L'ambassadeur russe à l'ONU, Vassily Nebenzia, a, lui, accusé "les Etats-Unis et leurs alliés de vouloir renverser le président" du Venezuela, en déniant au Conseil de sécurité le droit de discuter de la situation dans ce pays.

Hier, (Mercredi 30 janvier), l'opposition Vénézuélienne a appelé à cesser toute activité entre 12 heures et 14 heures.

Pour 'discuter des mesures que nous devons prendre pour soutenir Juan Guaido et le peuple vénézuélien', le Canada accueillera lundi prochain à Ottawa une réunion d'urgence du Groupe de Lima, qu'il forme avec une dizaine de pays d'Amérique latine, a annoncé sa ministre des Affaires étrangères, Chrystia Freeland. La Russie, la Chine, Cuba, le Mexique et la Turquie soutiennent Maduro, qui annonce la rupture des relations diplomatiques avec les Etats-Unis.

Maduro, qui compte sur le soutien déterminant de l'armée, assure que depuis l'arrivée au pouvoir de son mentor Hugo Chavez, décédé en 2013, la révolution a défendu les plus pauvres à travers des programmes sociaux.

Le chef de l'Etat vénézuélien Nicolas Maduro affronte une nouvelle semaine de pression de son opposant Juan Guaido, qui s'est autoproclamé président et appelle à manifester pour accompagner l'ultimatum européen en faveur d'élections. Le Venezuela juge qualifie cet ultimatum "d'ingérence, infantile".

Knife-wielding incident sparks evacuation, arrest at Brisbane airport
A second exclusion zone was declared at the Bruce Bishop Carpark in Surfers Paradise just after midnight and revoked at 1.45am. Police swarmed the area around 8:30pm and began evacuating patrons from neighbouring establishments, including The Island Bar.

"La politique (des États-Unis) concernant le Venezuela, comme avec de nombreux autres pays, est destructrice, à mon avis, ce n'est plus à prouver", a déclaré M. Lavrov lors d'une conférence de presse à Rabat avec son homologue marocain Nasser Bourita. "Si d'ici ce soir, M. Maduro ne s'engage pas à organiser des élections présidentielles, nous considérerons que M. Guaido est légitime pour les organiser à sa place", a-t-elle ajouté.

Au Venezuela, pays pétrolier qui fut le plus riche d'Amérique latine, deux hommes se disputent le pouvoir: Nicolas Maduro, qui n'est pas reconnu par une partie de la communauté internationale, et l'opposant Juan Guaido, soutenu par les États-Unis, la plupart des États latino-américains et certains pays européens. Ses partisans distribuent le texte d'une loi d'amnistie pour les fonctionnaires et militaires acceptant de le soutenir.

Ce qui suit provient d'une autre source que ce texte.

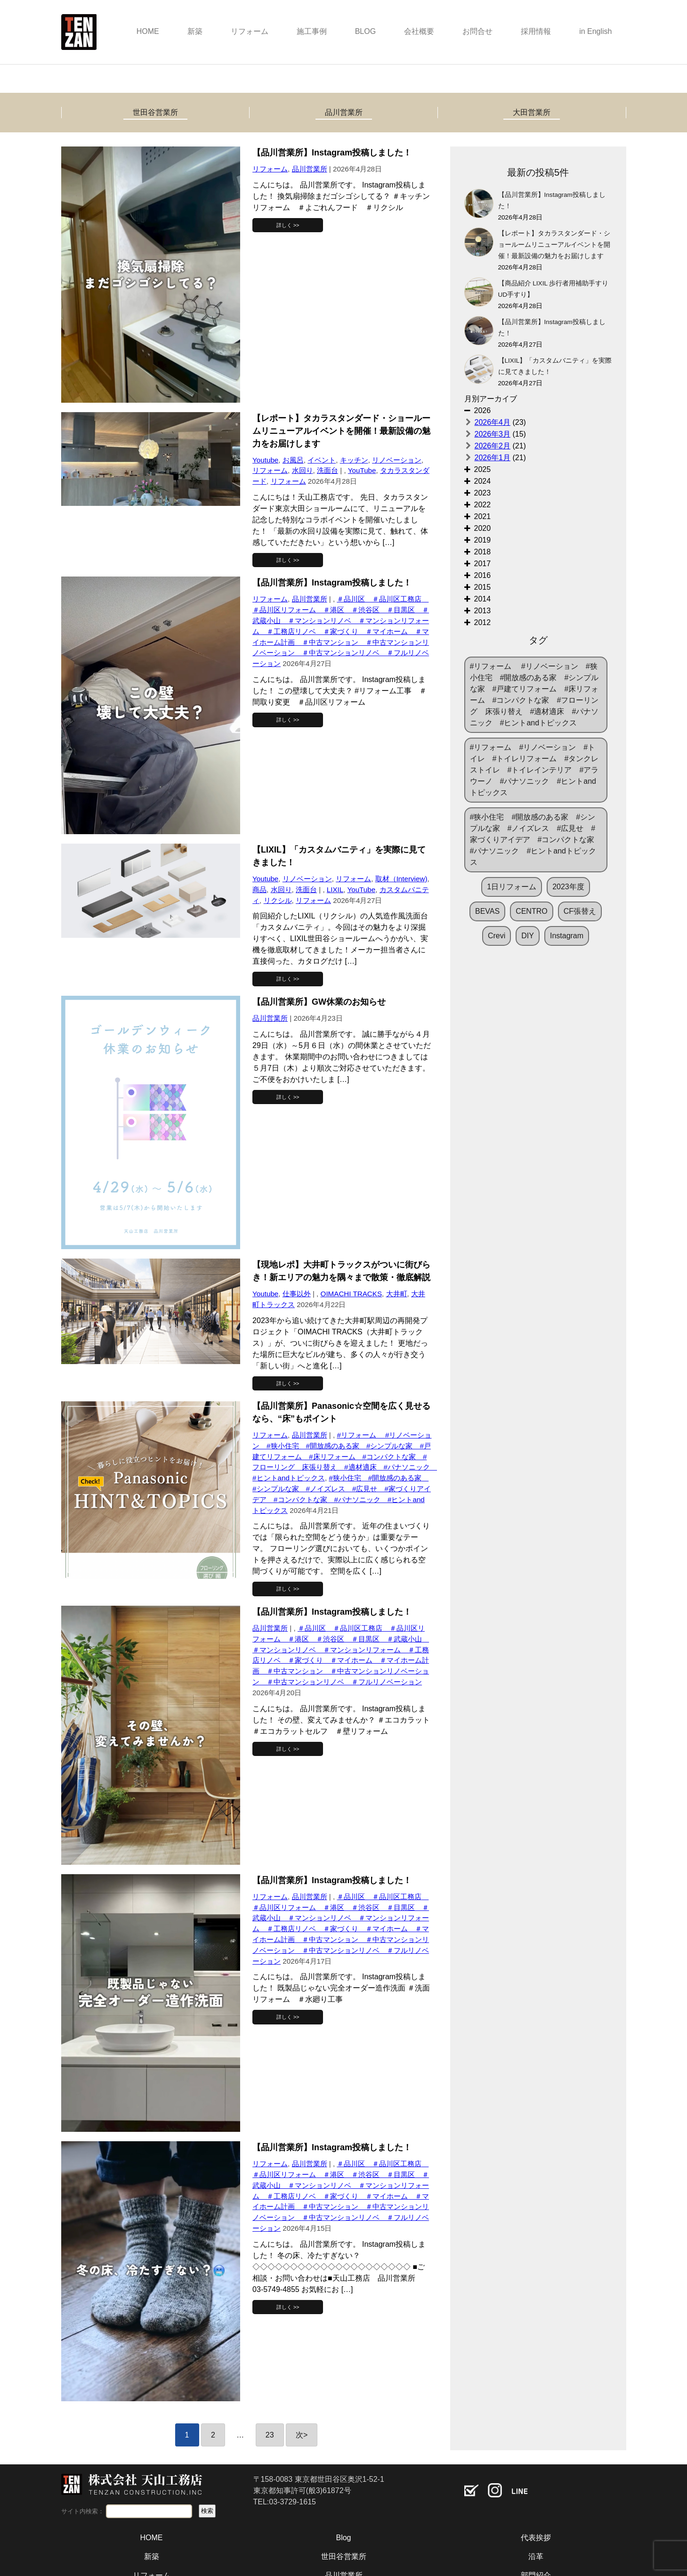  Describe the element at coordinates (493, 434) in the screenshot. I see `2026年3月` at that location.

Le secrétaire d'Etat américain, Mike Pompeo, s'est également exprimé sur l'aide humanitaire qui sera octroyée au Venezuela. Maduro annonce des poursuites contre Washington.

"Le pape François redoute un " bain de sang " au Venezuela, plaidant pour " une solution juste et pacifique ".

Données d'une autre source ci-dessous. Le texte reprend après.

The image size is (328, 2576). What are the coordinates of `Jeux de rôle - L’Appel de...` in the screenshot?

Juan Guaido a présenté jeudi son plan qui repose sur plusieurs axes: répondre à l'urgence humanitaire (santé, aliments), "freiner brusquement l'inflation", relancer l'industrie pétrolière et rétablir les services publics.

Le Parlement est la seule institution que contrôle l'opposition dans le pays. Jusqu'ici seuls l'attaché de défense aux Etats-Unis et un général de l'armée de l'Air ont fait allégeance à Juan Guaido.